Sugar Plum Fairy, a is Warhol's first attempt to turn a trade book into a pop artifact. Described as his first novel, it is a package whose surface looks pretty much like any other book--in the same way that one of his Brillo boxes resembles a Brillo box on a grocery shelf. The contents, however, turn out to be an unedited transcript of 24 hours worth of drug-induced schizophrenic chatter tape-recorded by Warhol while following his friends around.
The copy on the jacket offers the guidance that a relates a day in the life of Ondine, one of the exotics who lounge in Warhol's Velvet Underground. There is the added information that the day begins with Ondine ingesting a quantity of amphetamine, ends 24 hours later "in an orgy of exhausted confusion."
Surrounding Ondine, like an eccentric's collection of stray cats, are people with some interesting names: Rotten Rita, the Sugar Plum Fairy, the Duchess, Billy Name, Irving du Ball, Paul Paul, Taxine, Moxanne and Ingrid Superstar. What they are actually doing, as opposed to what they are saying, is difficult to fathom from the transcript of the tape. The jacket blurb again is helpful: "The Duchess, who has stolen 3,000 pills and a blood-pressure machine, is in the hospital; Ondine dresses in drag for an evening at the 'teenage whore house'; Taxine confesses to Ondine why she must hang out with Andy; the Duchess escapes from the hospital; Andy is analyzed in a hostile face-to-face confrontation with an admirer; Irving du Ball puts everyone down."
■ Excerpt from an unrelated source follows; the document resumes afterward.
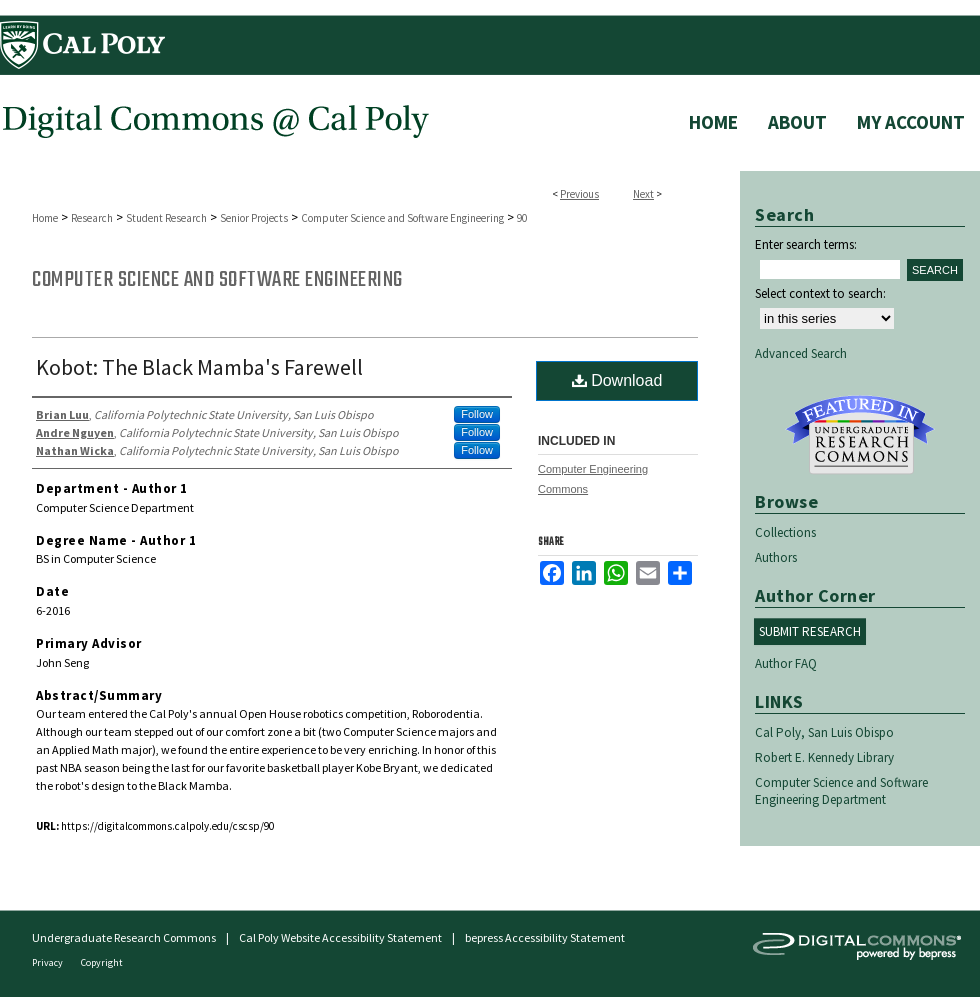 The height and width of the screenshot is (997, 980). What do you see at coordinates (776, 557) in the screenshot?
I see `Authors` at bounding box center [776, 557].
In the Mind's Ear. Such explanations, so necessary to the conception of a novel as story, in fact lessen the impact of a as an object of pop art. In good pop art, the content should be so obvious and blatant that accompanying descriptions are unnecessary. There should be no question of thinking, only of feeling, in much the same way that one senses the flickering of television images or campfire flames. In a, what small sensual pleasure might have been offered in allowing the eye and the mind's ear to skid passively over the letters and words is reduced by the book's arbitrarily changing typography. The continuous flow of conversation that can be experienced by listening to a tape is fragmented in print by paragraphs, arbitrary variations in column width and distracting initials used to identify the speakers.
According to his editor, Warhol originally wanted the text to run unbroken by paragraphs or speaker identification but had to compromise with the forces of coherence. Had Warhol refused to give in, perhaps a would have succeeded in doing what his soup cans and boring film epics do so well--dull the mind into new awareness.